His wife, Decontee Sawyer, told The Associated Press on Tuesday that he had planned to come home for two of his three daughters’ birthdays next month.

“He came close to coming here,” she said Tuesday. “For us here in the U.S. to think it’s on that side of the world … Ebola can come here. I don’t want that to happen.”

The Centers for Disease Control sent a health alert to U.S. doctors on Monday about the outbreak, but they have said the risk of Ebola spreading to the United States is remote. The isolation and infection control measures that are standard in this country would likely snuff out such a possibility, they said.

“We do not anticipate this will spread in the U.S. if an infected person is hospitalized here,” Dr. Tom Frieden, director of the Centers for Disease Control and Prevention, in a statement.

However, the CDC sent an alert to U.S. doctors on Monday, updating them on the West Africa outbreak, reminding them to ask patients with Ebola-like symptoms about recent travel, and to isolate and test patients they think might be infected.

Lagos State Health Commissioner Jide Idris, speaks, during a news conference in Lagos, Nigeria, Monday July 28, 2014. No one knows for sure just how many people Patrick Sawyer came into contact with the day he boarded a flight in Liberia, had a stopover in Ghana, changed planes in Togo, and then arrived in Nigeria, where authorities say he died days later from Ebola, one of the deadliest diseases known to man. Now health workers are scrambling to trace those who may have been exposed to Sawyer across West Africa, including flight attendants and fellow passengers. (AP Photo/Sunday Alamba)

The Minnesota Department of Health said officials are providing information to health providers, West African community members and local West African media. Officials discussed Monday holding more community meetings, and said they would take out advertisements promoting travel safety and when to seek medical attention.

Asked what visitors from West Africa should do if they become sick, Dr. Aaron DeVries, medical director of the state health department’s infectious diseases division, said they should go to their regular doctor.

“The majority of the time, in fact, almost always, it will be another problem that needs addressing — not Ebola,” he said.

Sakui Malakpa, a professor at the University of Toledo, said he has a ticket to travel to Liberia on Aug. 12, but is considering postponing his trip.

“My children are especially concerned,” he said. “All of us Liberians are very, very worried about people, because this stuff is so infectious and it’s very deadly. … The last thing we want is for people here to be worried about us going there.”

Kpanaku said his wife is currently in Liberia, helping build a house for her family.
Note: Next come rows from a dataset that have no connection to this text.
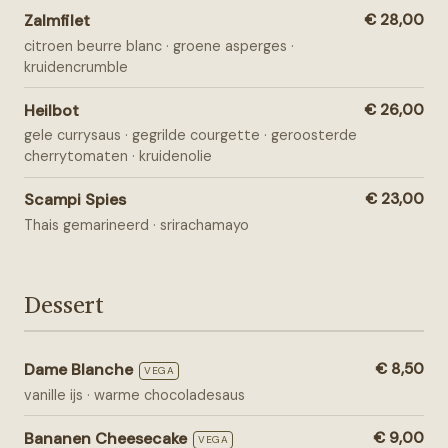
Zalmfilet
€ 28,00
citroen beurre blanc · groene asperges ·
kruidencrumble
Heilbot
€ 26,00
gele currysaus · gegrilde courgette · geroosterde
cherrytomaten · kruidenolie
Scampi Spies
€ 23,00
Thais gemarineerd · srirachamayo
Dessert
Dame Blanche
€ 8,50
VEGA
vanille ijs · warme chocoladesaus
Bananen Cheesecake
€ 9,00
VEGA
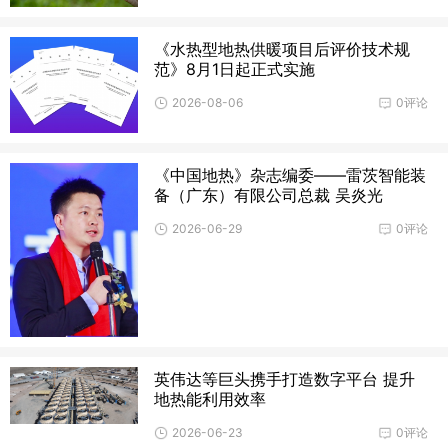
《水热型地热供暖项目后评价技术规
范》8月1日起正式实施
2026-08-06
0评论
《中国地热》杂志编委——雷茨智能装
备（广东）有限公司总裁 吴炎光
2026-06-29
0评论
英伟达等巨头携手打造数字平台 提升
地热能利用效率
2026-06-23
0评论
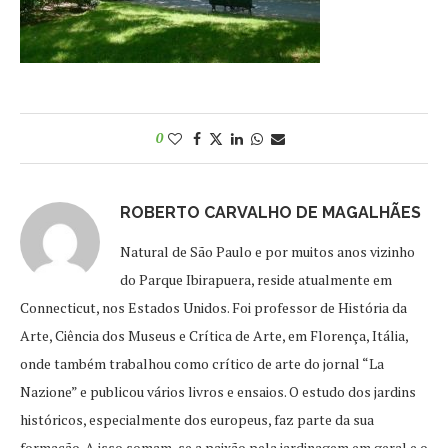
0
ROBERTO CARVALHO DE MAGALHÃES
Natural de São Paulo e por muitos anos vizinho
do Parque Ibirapuera, reside atualmente em
Connecticut, nos Estados Unidos. Foi professor de História da
Arte, Ciência dos Museus e Crítica de Arte, em Florença, Itália,
onde também trabalhou como crítico de arte do jornal “La
Nazione” e publicou vários livros e ensaios. O estudo dos jardins
históricos, especialmente dos europeus, faz parte da sua
formação. A isso somam-se a paixão pela jardinagem em geral e o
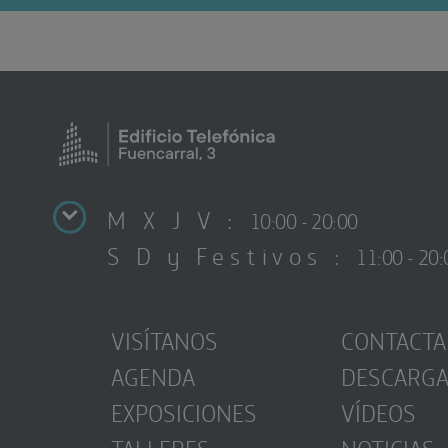
M X J V :
10:00 - 20:00
S D y Festivos :
11:00 - 20:
VISÍTANOS
CONTACTA
AGENDA
DESCARG
EXPOSICIONES
VÍDEOS
TALLERES
NOTICIAS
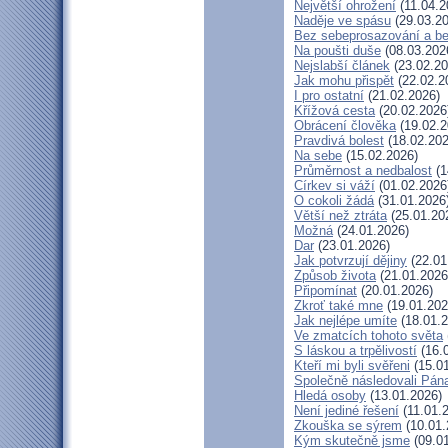
Největší ohrožení
(11.04.2
Naděje ve spásu
(29.03.20
Bez sebeprosazování a bez
Na poušti duše
(08.03.202
Nejslabší článek
(23.02.20
Jak mohu přispět
(22.02.2
I pro ostatní
(21.02.2026)
Křížová cesta
(20.02.2026
Obrácení člověka
(19.02.2
Pravdivá bolest
(18.02.202
Na sebe
(15.02.2026)
Průměrnost a nedbalost
(1
Církev si váží
(01.02.2026
O cokoli žádá
(31.01.2026
Větší než ztráta
(25.01.20
Možná
(24.01.2026)
Dar
(23.01.2026)
Jak potvrzují dějiny
(22.01
Způsob života
(21.01.2026
Připomínat
(20.01.2026)
Zkroť také mne
(19.01.202
Jak nejlépe umíte
(18.01.2
Ve zmatcích tohoto světa
S láskou a trpělivostí
(16.
Kteří mi byli svěřeni
(15.01
Společně následovali Pán
Hledá osoby
(13.01.2026)
Není jediné řešení
(11.01.
Zkouška se sýrem
(10.01.
Kým skutečně jsme
(09.01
He said she is a registered nurse, so she knows how to protect herself, but she still may try to come back to Minnesota sooner than planned.

Patrick Sawyer didn’t make it back to the U.S., where his wife of six years lives.

Both were active in Minnesota’s community of Liberian transplants, and Patrick was especially passionate about social justice and was driven to help make his native country a better place, Decontee Sawyer said. Patrick Sawyer, who held a master’s in public health administration, returned to Liberia soon after they married in 2008 and worked on economic development for the Finance Ministry, his wife said.

“He said Liberia needs him. He was all about social justice and change and a better democracy,” she said. “Having lived in the U.S. for many years, he wanted that for Liberia too.”

The separation was a strain on the couple, and Decontee Sawyer said she had complained to him about feeling like a single mother to their three girls. He typically made it home every six months — flying from Monrovia to Minneapolis via New York City — but Decontee Sawyer said his last visit was about a year ago and coincided with a celebration of Liberia’s independence.

Meanwhile, Liberian community members in Minnesota said they’ve raised more than $700, which could go toward masks, gloves and other supplies that will help prevent people from getting infected, or used to help another group transport supplies.